## [What the task requires]
In your answer, reproduce exactly the lines from the beginning of the listing below through the one containing "Listado completo de Inmuebles", and only those lines.

## [Records provided]
------------
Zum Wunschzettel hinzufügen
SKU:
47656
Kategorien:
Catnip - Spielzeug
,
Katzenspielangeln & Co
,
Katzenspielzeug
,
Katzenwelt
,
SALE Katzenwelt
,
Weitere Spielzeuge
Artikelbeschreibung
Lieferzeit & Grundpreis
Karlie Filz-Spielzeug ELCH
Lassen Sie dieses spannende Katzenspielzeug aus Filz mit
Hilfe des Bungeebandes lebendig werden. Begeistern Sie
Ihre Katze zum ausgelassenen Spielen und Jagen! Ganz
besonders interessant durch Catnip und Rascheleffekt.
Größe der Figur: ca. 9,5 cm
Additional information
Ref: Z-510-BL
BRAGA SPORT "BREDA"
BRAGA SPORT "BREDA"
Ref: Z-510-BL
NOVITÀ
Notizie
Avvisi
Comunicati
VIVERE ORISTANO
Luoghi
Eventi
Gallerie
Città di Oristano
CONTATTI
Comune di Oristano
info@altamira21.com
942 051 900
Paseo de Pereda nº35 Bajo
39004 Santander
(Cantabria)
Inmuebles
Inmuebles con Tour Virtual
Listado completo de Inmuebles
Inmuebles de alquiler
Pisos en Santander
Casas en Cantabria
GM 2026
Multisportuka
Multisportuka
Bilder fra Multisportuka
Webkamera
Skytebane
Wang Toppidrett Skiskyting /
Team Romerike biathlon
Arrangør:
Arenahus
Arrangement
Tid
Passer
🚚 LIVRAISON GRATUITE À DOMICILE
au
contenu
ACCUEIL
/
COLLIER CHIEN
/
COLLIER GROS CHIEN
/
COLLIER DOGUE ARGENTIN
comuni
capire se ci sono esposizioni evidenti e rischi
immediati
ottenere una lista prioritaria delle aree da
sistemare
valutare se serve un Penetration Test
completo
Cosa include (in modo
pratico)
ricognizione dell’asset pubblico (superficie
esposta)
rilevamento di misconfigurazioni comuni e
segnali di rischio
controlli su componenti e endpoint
------------
## [Reply]
Zum Wunschzettel hinzufügen
SKU:
47656
Kategorien:
Catnip - Spielzeug
,
Katzenspielangeln & Co
,
Katzenspielzeug
,
Katzenwelt
,
SALE Katzenwelt
,
Weitere Spielzeuge
Artikelbeschreibung
Lieferzeit & Grundpreis
Karlie Filz-Spielzeug ELCH
Lassen Sie dieses spannende Katzenspielzeug aus Filz mit
Hilfe des Bungeebandes lebendig werden. Begeistern Sie
Ihre Katze zum ausgelassenen Spielen und Jagen! Ganz
besonders interessant durch Catnip und Rascheleffekt.
Größe der Figur: ca. 9,5 cm
Additional information
Ref: Z-510-BL
BRAGA SPORT "BREDA"
BRAGA SPORT "BREDA"
Ref: Z-510-BL
NOVITÀ
Notizie
Avvisi
Comunicati
VIVERE ORISTANO
Luoghi
Eventi
Gallerie
Città di Oristano
CONTATTI
Comune di Oristano
info@altamira21.com
942 051 900
Paseo de Pereda nº35 Bajo
39004 Santander
(Cantabria)
Inmuebles
Inmuebles con Tour Virtual
Listado completo de Inmuebles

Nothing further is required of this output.